Returning to the synthetic brushes - who uses this shit? Seriously. And for what purpose?
They are impossible to maintain in good shape and the brush either splits or has the top hairs bend making it impossible to precision paint. Why hobby stores insist on carrying and selling this useless product is beyond my understanding. The only use for a synthetic brush is drybrushing sand on a base – and they are not even good at that. I’ve seen the hairs around a dog’s ass to be in better condition and shape than those of a synthetic brush after a couple of sessions. If I was a store owner I would either stop selling them or at the very least make sure that I can provide quality brushes for those with higher ambitions than just hitting the miniature with paint.

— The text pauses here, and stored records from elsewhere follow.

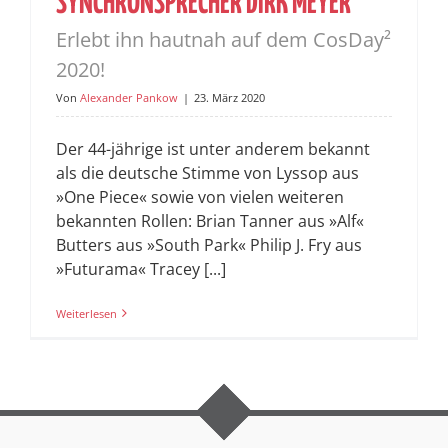
SYNCHRONSPRECHER DIRK MEYER
Erlebt ihn hautnah auf dem CosDay²
2020!
Von
Alexander Pankow
|
23. März 2020
Der 44-jährige ist unter anderem bekannt
als die deutsche Stimme von Lyssop aus
»One Piece« sowie von vielen weiteren
bekannten Rollen: Brian Tanner aus »Alf«
Butters aus »South Park« Philip J. Fry aus
»Futurama« Tracey [...]
Weiterlesen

For that I can use my fingers without paying for it.

Seriously, if you are still using synthetic brushes - go out and treat yourself with a nature hair brush. Your painting quality will increase by at least 50%. Read this article , which btw features the same Kolinsky brush that I have used for 9 months to paint several hundred 15mm miniatures and several dozen 28mm miniatures. And look at that tip - still properly shaped. Too bad it is worn out and have gone too thin.

16 comments:

  1. Good points on the brushes. I bought some Raphael Kolinsky brushes sometime last year and they are all still working pretty well. I have started to get replacements but they are in better condition than any other brushes I have used on 1/4 the amount of models.

    The local supply issue is a bit of a conundrum. It can be frustrating to find some things locally.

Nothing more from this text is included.